--- MATERIAL SHOWN Enclosed Below ---

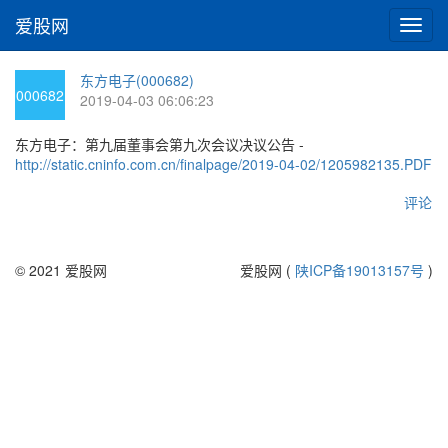
爱股网
切
换
导
东方电子(000682)
航
000682
2019-04-03 06:06:23
东方电子：第九届董事会第九次会议决议公告 -
http://static.cninfo.com.cn/finalpage/2019-04-02/1205982135.PDF
评论
© 2021 爱股网
爱股网 (
陕ICP备19013157号
)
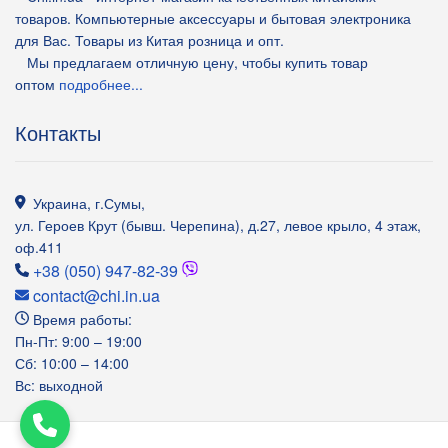
товаров. Компьютерные аксессуары и бытовая электроника
для Вас. Товары из Китая розница и опт.
Мы предлагаем отличную цену, чтобы купить товар
оптом
подробнее...
Контакты
Украина
,
г.Сумы
,
ул. Героев Крут (бывш. Черепина), д.27, левое крыло, 4 этаж,
оф.411
+38 (050) 947-82-39
contact@chi.in.ua
Время работы:
Пн-Пт: 9:00 – 19:00
Сб: 10:00 – 14:00
Вс: выходной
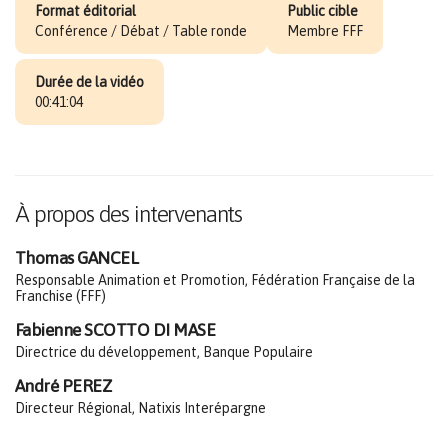
Format éditorial
Public cible
Conférence / Débat / Table ronde
Membre FFF
Durée de la vidéo
00:41:04
À propos des intervenants
Thomas GANCEL
Responsable Animation et Promotion, Fédération Française de la
Franchise (FFF)
Fabienne SCOTTO DI MASE
Directrice du développement, Banque Populaire
André PEREZ
Directeur Régional, Natixis Interépargne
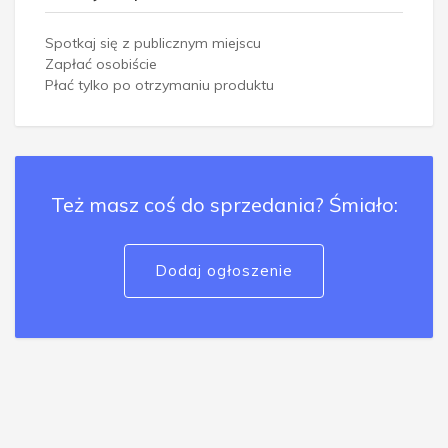
Spotkaj się z publicznym miejscu
Zapłać osobiście
Płać tylko po otrzymaniu produktu
Też masz coś do sprzedania? Śmiało:
Dodaj ogłoszenie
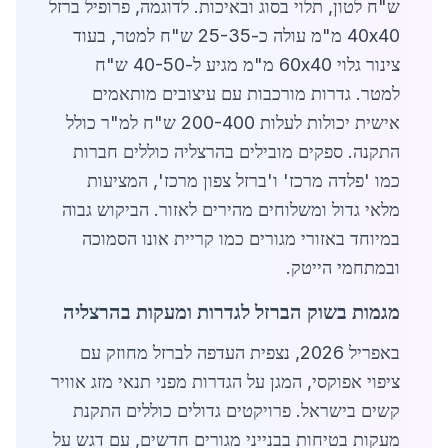
ש"ח לטון, תלוי בסוג ובאיכות. לדוגמה, פרופיל ברזל
40x40 מ"מ עולה כ-25-35 ש"ח למטר, בעוד
צינור גלוי 60x40 מ"מ מגיע ל-40-50 ש"ח
למטר. גדרות מורכבות עם עיצובים מותאמים
אישית יכולות לעלות 200-400 ש"ח למ"ר כולל
התקנה. ספקים מובילים בהרצליה כוללים חברות
כמו 'פלדה מרכז' ו'ברזל צפון מרכז', המציעות
מלאי גדול ומשלוחים מהירים לאזור. הביקוש גבוה
במיוחד באזורי מגורים כמו קריית אונו הסמוכה
ובמתחמי הייטק.
מגמות בשוק הברזל לגדרות ומעקות בהרצליה
באפריל 2026, נצפית העדפה לברזל מחוזק עם
ציפוי אפוקסי, המגן על הגדרות מפני תנאי מזג אוויר
קשים בישראל. פרויקטים גדולים כוללים התקנת
מעקות בטיחות בבנייני מגורים חדשים, עם דגש על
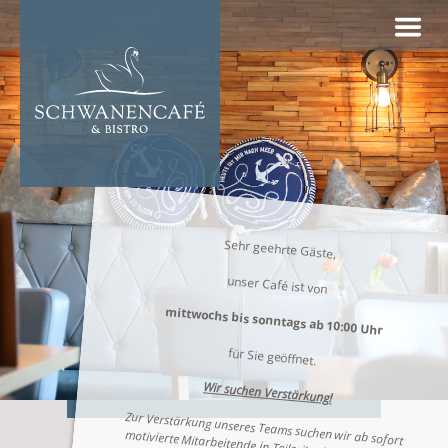
Skip
to
content
Sehr geehrte Gäste,
unser Café ist von
mittwochs bis sonntags ab 10:00 Uhr
für Sie geöffnet.
Wir suchen Verstärkung!
Zur Verstärkung unseres Teams suchen wir ab sofort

--- End of Enclosed MATERIAL SHOWN ---

THE TASK> A verbatim copy of the entries, without the pictures, is what this task requires.

WRITTEN SOLUTION>
爱股网
切
换
导
东方电子(000682)
航
000682
2019-04-03 06:06:23
东方电子：第九届董事会第九次会议决议公告 -
http://static.cninfo.com.cn/finalpage/2019-04-02/1205982135.PDF
评论
© 2021 爱股网
爱股网 (
陕ICP备19013157号
)
товаров. Компьютерные аксессуары и бытовая электроника
для Вас. Товары из Китая розница и опт.
Мы предлагаем отличную цену, чтобы купить товар
оптом
подробнее...
Контакты
Украина
,
г.Сумы
,
ул. Героев Крут (бывш. Черепина), д.27, левое крыло, 4 этаж,
оф.411
+38 (050) 947-82-39
contact@chi.in.ua
Время работы:
Пн-Пт: 9:00 – 19:00
Сб: 10:00 – 14:00
Вс: выходной
Format éditorial
Public cible
Conférence / Débat / Table ronde
Membre FFF
Durée de la vidéo
00:41:04
À propos des intervenants
Thomas GANCEL
Responsable Animation et Promotion, Fédération Française de la
Franchise (FFF)
Fabienne SCOTTO DI MASE
Directrice du développement, Banque Populaire
André PEREZ
Directeur Régional, Natixis Interépargne
Spotkaj się z publicznym miejscu
Zapłać osobiście
Płać tylko po otrzymaniu produktu
Też masz coś do sprzedania? Śmiało:
Dodaj ogłoszenie
ש"ח לטון, תלוי בסוג ובאיכות. לדוגמה, פרופיל ברזל
40x40 מ"מ עולה כ-25-35 ש"ח למטר, בעוד
צינור גלוי 60x40 מ"מ מגיע ל-40-50 ש"ח
למטר. גדרות מורכבות עם עיצובים מותאמים
אישית יכולות לעלות 200-400 ש"ח למ"ר כולל
התקנה. ספקים מובילים בהרצליה כוללים חברות
כמו 'פלדה מרכז' ו'ברזל צפון מרכז', המציעות
מלאי גדול ומשלוחים מהירים לאזור. הביקוש גבוה
במיוחד באזורי מגורים כמו קריית אונו הסמוכה
ובמתחמי הייטק.
מגמות בשוק הברזל לגדרות ומעקות בהרצליה
באפריל 2026, נצפית העדפה לברזל מחוזק עם
ציפוי אפוקסי, המגן על הגדרות מפני תנאי מזג אוויר
קשים בישראל. פרויקטים גדולים כוללים התקנת
מעקות בטיחות בבנייני מגורים חדשים, עם דגש על
Skip
to
content
Sehr geehrte Gäste,
unser Café ist von
mittwochs bis sonntags ab 10:00 Uhr
für Sie geöffnet.
Wir suchen Verstärkung!
Zur Verstärkung unseres Teams suchen wir ab sofort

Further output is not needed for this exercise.